SUPPLIED MATERIAL>
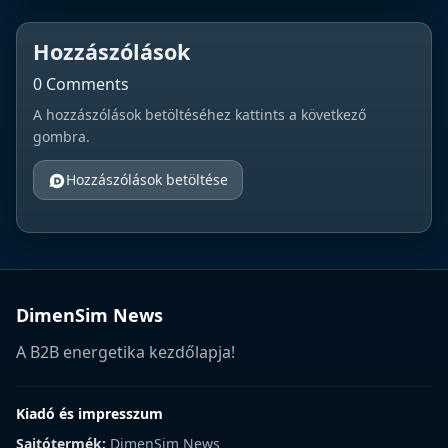
Hozzászólások
0 Comments
A hozzászólások betöltéséhez kattints a következő
gombra.
Hozzászólások betöltése
DimenSim News
A B2B energetika kezdőlapja!
Kiadó és impresszum
Sajtótermék:
DimenSim News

EXERCISE DIRECTIONS>
Reproduce each line above precisely, with no pictures.

RESULT FOR THIS EXERCISE>
Hozzászólások
0 Comments
A hozzászólások betöltéséhez kattints a következő
gombra.
Hozzászólások betöltése
DimenSim News
A B2B energetika kezdőlapja!
Kiadó és impresszum
Sajtótermék:
DimenSim News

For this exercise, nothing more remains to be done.